Complementary DNA (cDNA) is artificially synthesized from the genetic template and engineered to produce gene clones. Justice Clarence Thomas, who wrote the unanimous court opinion said, “Genes and the information they encode are not patent-eligible under [federal law] simply because they have been isolated from the surrounding genetic material.” Thomas added, “[Myriad] found an important and useful gene, but separating that gene from its surrounding genetic material is not an act of invention.” But he said, “cDNA does not present the same obstacles to patentability as naturally occurring, isolated DNA segments.”
Fourth Draft Guidance on Biosimilars
The FDA’s draft guidance establishes five different types of meetings to be used at various junctures in the development cycle of a biosimilar product. The biosimilar initial advisory meetings are held to discuss general matters 90 days ahead of the FDA receiving a request from a sponsor. Type 1 meetings are held to discuss clinical hold, set protocol for evaluations, safety issues or resolve disputes; Type 2 meetings discuss a specific issue needing FDA advice; Type 3 meetings review data in-depth; and Type 4 meetings discuss the format of a biosimilar application or supplement.
FDA has decided to reopen the case on GlaxoSmithKline’s Avandia and will ask an advisory committee whether or not they should lift restrictions on the drug. In 2007, eight years after the drug was FDA approved, evidence was published showing that Avandia increased the risk of heart attack by more than 40%. The FDA has asked that GSK’s clinical trial be considered for review. According to GSK’s website, the review found previously unreported cases of heart complications and fatalities, but not enough to change the conclusion that it raises cardiovascular safety risk. However, outside experts claim that the GSK trial was seriously flawed.

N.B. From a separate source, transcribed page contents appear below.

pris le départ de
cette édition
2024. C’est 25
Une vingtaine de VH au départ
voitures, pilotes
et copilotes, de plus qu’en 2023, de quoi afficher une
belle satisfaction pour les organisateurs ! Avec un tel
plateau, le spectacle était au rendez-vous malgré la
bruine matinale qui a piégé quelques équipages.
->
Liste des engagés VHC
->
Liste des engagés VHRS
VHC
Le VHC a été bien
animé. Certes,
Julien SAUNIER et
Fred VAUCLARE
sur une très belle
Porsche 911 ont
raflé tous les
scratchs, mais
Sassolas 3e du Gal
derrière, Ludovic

A major step forward was made for several cancer drugs recently. GSK’s Tafinlar (dabrafenib) and Mekinist (trametinib) received approval for patients with advanced (metastatic) or unresectable (cannot be removed by surgery) melanoma, the most dangerous type of skin cancer.
The FDA also expanded the approved use of Amgen’s Xgeva (denosumab) to treat adults and some adolescents with giant cell tumor of the bone (GCTB), a rare and usually non-cancerous tumor. Xgeva is intended for patients whose GCTB cannot be surgically removed or when surgery is likely to result in severe morbid conditions, such as loss of limbs or joint removal.